*Activity*
Should any entry seem unclear, still set it down exactly as given, along with all the others.

*Records to use*
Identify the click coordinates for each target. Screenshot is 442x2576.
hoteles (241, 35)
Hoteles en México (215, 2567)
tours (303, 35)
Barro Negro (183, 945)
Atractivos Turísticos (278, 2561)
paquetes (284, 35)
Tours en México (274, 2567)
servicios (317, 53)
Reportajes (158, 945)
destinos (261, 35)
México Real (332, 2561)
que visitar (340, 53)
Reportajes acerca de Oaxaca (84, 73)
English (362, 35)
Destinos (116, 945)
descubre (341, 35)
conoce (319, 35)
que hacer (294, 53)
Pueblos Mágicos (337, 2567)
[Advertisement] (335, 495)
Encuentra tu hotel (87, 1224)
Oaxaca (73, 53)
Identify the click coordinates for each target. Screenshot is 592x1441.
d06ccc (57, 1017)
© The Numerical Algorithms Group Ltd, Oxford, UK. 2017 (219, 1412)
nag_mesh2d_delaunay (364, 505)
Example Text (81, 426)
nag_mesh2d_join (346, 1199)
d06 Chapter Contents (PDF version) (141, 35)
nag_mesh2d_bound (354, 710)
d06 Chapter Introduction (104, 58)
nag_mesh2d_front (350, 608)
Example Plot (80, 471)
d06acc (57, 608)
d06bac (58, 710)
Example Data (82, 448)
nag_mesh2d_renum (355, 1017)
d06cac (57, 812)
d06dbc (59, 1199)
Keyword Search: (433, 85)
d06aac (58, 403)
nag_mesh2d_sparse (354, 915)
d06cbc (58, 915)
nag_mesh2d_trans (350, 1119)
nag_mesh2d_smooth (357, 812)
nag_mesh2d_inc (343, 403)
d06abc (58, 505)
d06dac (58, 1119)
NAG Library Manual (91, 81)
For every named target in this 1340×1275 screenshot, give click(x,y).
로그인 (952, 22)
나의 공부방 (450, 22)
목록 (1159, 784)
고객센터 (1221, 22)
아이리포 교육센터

*Result of this task*
Identify the click coordinates for each target. Screenshot is 442x2576.
hoteles (241, 35)
Hoteles en México (215, 2567)
tours (303, 35)
Barro Negro (183, 945)
Atractivos Turísticos (278, 2561)
paquetes (284, 35)
Tours en México (274, 2567)
servicios (317, 53)
Reportajes (158, 945)
destinos (261, 35)
México Real (332, 2561)
que visitar (340, 53)
Reportajes acerca de Oaxaca (84, 73)
English (362, 35)
Destinos (116, 945)
descubre (341, 35)
conoce (319, 35)
que hacer (294, 53)
Pueblos Mágicos (337, 2567)
[Advertisement] (335, 495)
Encuentra tu hotel (87, 1224)
Oaxaca (73, 53)
Identify the click coordinates for each target. Screenshot is 592x1441.
d06ccc (57, 1017)
© The Numerical Algorithms Group Ltd, Oxford, UK. 2017 (219, 1412)
nag_mesh2d_delaunay (364, 505)
Example Text (81, 426)
nag_mesh2d_join (346, 1199)
d06 Chapter Contents (PDF version) (141, 35)
nag_mesh2d_bound (354, 710)
d06 Chapter Introduction (104, 58)
nag_mesh2d_front (350, 608)
Example Plot (80, 471)
d06acc (57, 608)
d06bac (58, 710)
Example Data (82, 448)
nag_mesh2d_renum (355, 1017)
d06cac (57, 812)
d06dbc (59, 1199)
Keyword Search: (433, 85)
d06aac (58, 403)
nag_mesh2d_sparse (354, 915)
d06cbc (58, 915)
nag_mesh2d_trans (350, 1119)
nag_mesh2d_smooth (357, 812)
nag_mesh2d_inc (343, 403)
d06abc (58, 505)
d06dac (58, 1119)
NAG Library Manual (91, 81)
For every named target in this 1340×1275 screenshot, give click(x,y).
로그인 (952, 22)
나의 공부방 (450, 22)
목록 (1159, 784)
고객센터 (1221, 22)
아이리포 교육센터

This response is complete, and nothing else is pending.